Wednesday, March 26, 2014

Will the retractions ever stop?

So, here's where I am with regards to leather now:

Most sources on fat-cured leather, mostly relating to Native American brain-tanning, indicate that the the grain side is normally scraped off before the fat is applied.  It does not have to be, and obviously cannot be in the case of furs, but doing so does allows the hide to absorb the fat much more readily.

The upshot is that contrary to my previous recommendations, prior to the introduction of veg-tan, the leather available to the Persians and other ancient West Asians most likely (or most likely usually) did NOT have a smooth finish.  Rather, it may have been lightly napped or sueded.

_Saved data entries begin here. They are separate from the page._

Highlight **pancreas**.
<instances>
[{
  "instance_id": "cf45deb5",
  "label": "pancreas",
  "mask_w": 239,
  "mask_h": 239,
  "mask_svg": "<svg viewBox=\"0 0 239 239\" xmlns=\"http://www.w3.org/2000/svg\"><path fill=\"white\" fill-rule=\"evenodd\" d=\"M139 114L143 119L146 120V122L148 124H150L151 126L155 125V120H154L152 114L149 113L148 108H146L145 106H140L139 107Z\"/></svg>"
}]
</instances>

Just to be clear:  It is possible that smooth leathers were available or even common.  It's just that given my current understanding, it's unlikely that they were common.

Therefore, my recommendation is that you look for any of the following:
True brain-tanned - available mainly from small craftspeople.
German-tanned - deerskin cured with cod liver oil.
Double-sueded cowhide and splits - mostly chrome-tanned.  Look for those labeled "glove-tanned" for the softest texture.

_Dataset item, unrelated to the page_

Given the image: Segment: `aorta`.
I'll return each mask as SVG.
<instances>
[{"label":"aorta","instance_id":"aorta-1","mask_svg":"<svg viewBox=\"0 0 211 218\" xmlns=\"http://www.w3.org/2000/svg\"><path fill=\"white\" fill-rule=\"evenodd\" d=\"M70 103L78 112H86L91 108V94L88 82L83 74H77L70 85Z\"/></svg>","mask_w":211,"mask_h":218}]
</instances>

If you have only "commercial" buckskin with a grain side or smooth glove leather on hand, you can just turn it inside-out as long as the flesh side has a fine nap.

The sources available on the Internet are endless, but off the top of my head, a few in the U.S. would include Crazy Crow Trading Post (German-tan, commercial deer and bison splits, and cowhide), Tandy Leather Factory (pigskin and cowhide splits - I don't know about the finish on their deerskins) and  All these companies also sell rawhide.

Thursday, March 6, 2014

Atlanta Cutlery Arkansas toothpick blade

This is an item I've previously considered for use as an akinakes blade, but have only just gotten my hands on.  I actually ordered for another project entirely, but might as well comment on it here.

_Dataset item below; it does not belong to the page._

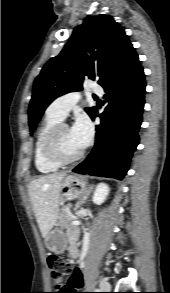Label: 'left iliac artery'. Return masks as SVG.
Returning <instances> with one entry per match:
<instances>
[{"mask_svg":"<svg viewBox=\"0 0 170 293\" xmlns=\"http://www.w3.org/2000/svg\"><path fill=\"white\" fill-rule=\"evenodd\" d=\"M100 288L101 290H107L105 287H102L101 285H100Z\"/></svg>","mask_w":170,"mask_h":293,"instance_id":"1","label":"left iliac artery"}]
</instances>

The blade, advertised as 3/16 of an inch thick, is actually only 1/8 inch, and due to its breadth at the shoulders, gives the impression of being rather thin.  Together with its acutely tapered profile and full 12-inch length, I cannot say it resembles the few examples I've seen of the Achaemenid akinakes very closely.  On the plus side, the tang is much wider than it appears in catalogue photos, and the edges curve smoothly into the point.

To sum up, I was already doubtful about whether to recommend this blade for this use, and I'm now even more so.  I'm reluctant to rule it out because I know of no comparable items in this price bracket.  Also, given the greater known variations in size and shape, it would probably be acceptable as a Scythian dagger.